L'Ukraine élit son Parlement dimanche lors de législatives observées de près par l'Occident, sur fond de craintes de fraudes, et où le parti au pouvoir devrait arriver en tête, suivi de ceux de l'opposante incarcérée Ioulia Timochenko et du célèbre boxeur Vitali Klitschko.
Les bureaux de vote ont ouvert à 06H00 GMT et le seront jusqu'à 18H00 GMT. A leur fermeture, plusieurs sondages seront publiés et les premiers résultats devraient tomber dans la nuit de dimanche à lundi.
Le vote, premier grand scrutin depuis l'arrivée au pouvoir en 2010 du président Viktor Ianoukovitch, est surveillé de près par l'Occident, préoccupé par le recul de la démocratie en Ukraine, dont l'emprisonnement de l'ex-Premier ministre Ioulia Timochenko depuis août 2011 est considéré comme un cas emblématique.
Condamnée à sept ans de prison pour abus de pouvoir, elle ne peut pas se présenter aux élections.
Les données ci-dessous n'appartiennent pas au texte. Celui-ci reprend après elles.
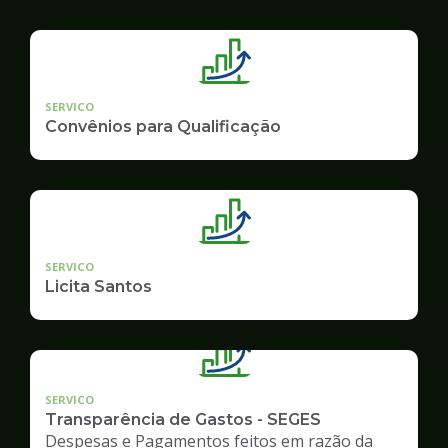
SERVICO
Convênios para Qualificação
SERVICO
Licita Santos
SERVICO
Transparência de Gastos - SEGES
Despesas e Pagamentos feitos em razão da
Son affaire a provoqué une grave crise entre Kiev et l'Union européenne qui y voit des motivations politiques et considère ce scrutin comme un test pour le pays.
Mme Timochenko va voter à l'hôpital de Kharkiv (est) où elle se trouve depuis mai en raison d'hernies discales, selon l'agence Interfax.
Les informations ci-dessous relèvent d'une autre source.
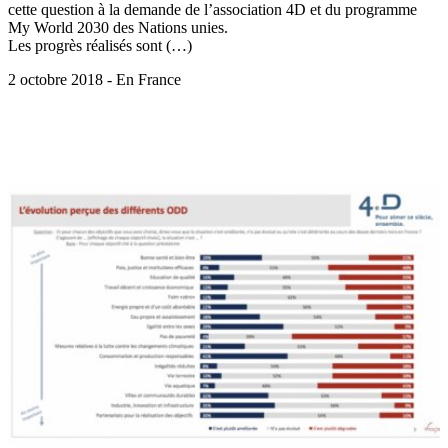
cette question à la demande de l’association 4D et du programme
My World 2030 des Nations unies.
Les progrès réalisés sont (…)
2 octobre 2018 - En France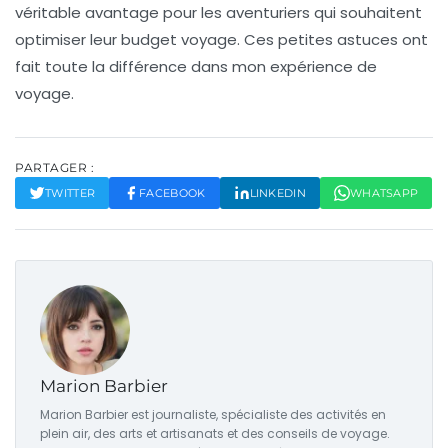
véritable avantage pour les aventuriers qui souhaitent
optimiser leur budget voyage. Ces petites astuces ont
fait toute la différence dans mon expérience de
voyage.
PARTAGER :
TWITTER
FACEBOOK
LINKEDIN
WHATSAPP
Marion Barbier
Marion Barbier est journaliste, spécialiste des activités en
plein air, des arts et artisanats et des conseils de voyage.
Le Parti des régions du président Ianoukovitch devrait arriver en tête du scrutin, suivi de près par la principale alliance de l'opposition, composée notamment de la formation de Mme Timochenko, selon des sondages.
Le parti du célèbre boxeur Vitali Klitschko, baptisé Udar ("coup" en ukrainien) et qui n'était auparavant actif qu'à Kiev, s'annonce comme la grande surprise de ce scrutin, et devrait arriver en troisième position et entrer pour la première fois au Parlement.
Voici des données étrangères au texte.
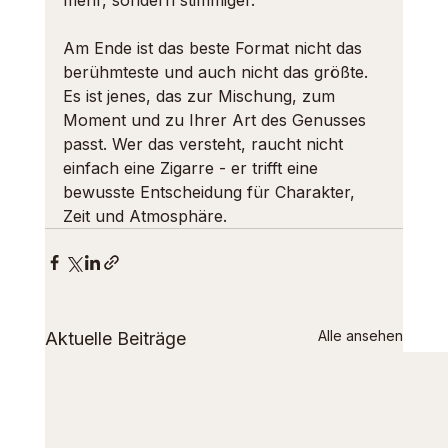
mehr, sondern stimmiger.
Am Ende ist das beste Format nicht das 
berühmteste und auch nicht das größte. 
Es ist jenes, das zur Mischung, zum 
Moment und zu Ihrer Art des Genusses 
passt. Wer das versteht, raucht nicht 
einfach eine Zigarre - er trifft eine 
bewusste Entscheidung für Charakter, 
Zeit und Atmosphäre.
Alle ansehen
Aktuelle Beiträge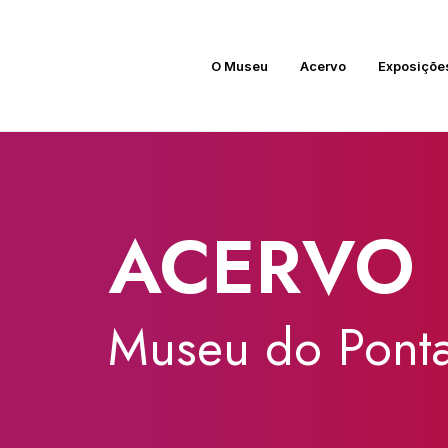
O Museu
Acervo
Exposiçõe
ACERVO
Museu
do
Ponta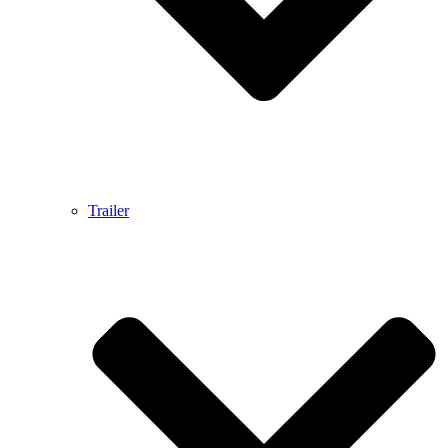
Trailer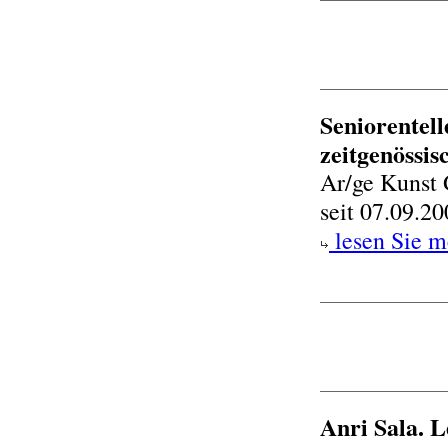
Seniorentell
zeitgenössi
Ar/ge Kunst 
seit 07.09.2
lesen Sie m
Anri Sala.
Deux autres partis capables de franchir le seuil électoral de 5% sont les communistes et le parti d'opposition nationaliste Svoboda.
Udar et Svoboda ont d'ores et déjà promis de coopérer au Parlement, ce qui devrait leur permettre de former une majorité, mais des experts doutent de leur capacité à trouver un accord durable.
Champion du monde WBC des poids lourds, M. Klitschko a déjà manifesté ses ambitions de devenir chef de file des partis d'opposition au nouveau Parlement.
La moitié des 450 députés est élue sur liste, tandis que l'autre moitié l'est au scrutin uninominal dans les circonscriptions majoritaires, ce qui compliquera davantage la formation des alliances politiques dans l'assemblée monocamérale.
L'Union européenne et les Etats-Unis se sont inquiétés des problèmes observés lors de la campagne, dont l'utilisation de ressources administratives en faveur des candidats du pouvoir et la distribution par des candidats d'argent et de biens matériels aux électeurs en échange de voix.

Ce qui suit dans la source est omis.